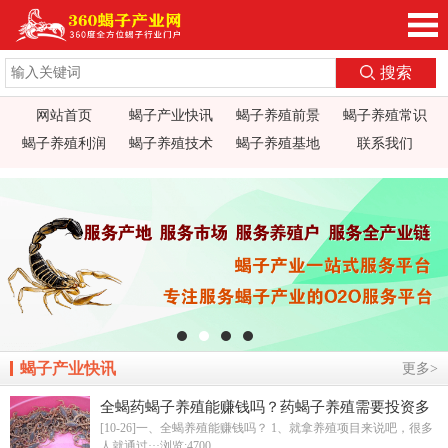
360蝎子养殖产业网_蝎子养殖技术视频_蝎子养
搜索
网站首页
蝎子产业快讯
蝎子养殖前景
蝎子养殖常识
殖前景利润_蝎子蝎毒价格行情_蝎子养殖疾病防
蝎子养殖利润
蝎子养殖技术
蝎子养殖基地
联系我们
治_全蝎药方价值加工_蝎子养殖场基地加盟
蝎子产业快讯
更多>
全蝎药蝎子养殖能赚钱吗？药蝎子养殖需要投资多
少？
[10-26]一、全蝎养殖能赚钱吗？ 1、就拿养殖项目来说吧，很多
人就通过···
浏览:4700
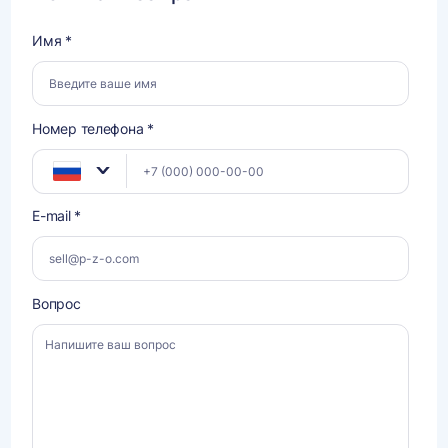
Имя *
Номер телефона *
E-mail *
Вопрос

## What needs to be done:
In this exercise, set down all of the data exactly, without the pictures.

## Result of the task:
360蝎子养殖产业网_蝎子养殖技术视频_蝎子养
搜索
网站首页
蝎子产业快讯
蝎子养殖前景
蝎子养殖常识
殖前景利润_蝎子蝎毒价格行情_蝎子养殖疾病防
蝎子养殖利润
蝎子养殖技术
蝎子养殖基地
联系我们
治_全蝎药方价值加工_蝎子养殖场基地加盟
蝎子产业快讯
更多>
全蝎药蝎子养殖能赚钱吗？药蝎子养殖需要投资多
少？
[10-26]一、全蝎养殖能赚钱吗？ 1、就拿养殖项目来说吧，很多
人就通过···
浏览:4700
Имя *
Номер телефона *
E-mail *
Вопрос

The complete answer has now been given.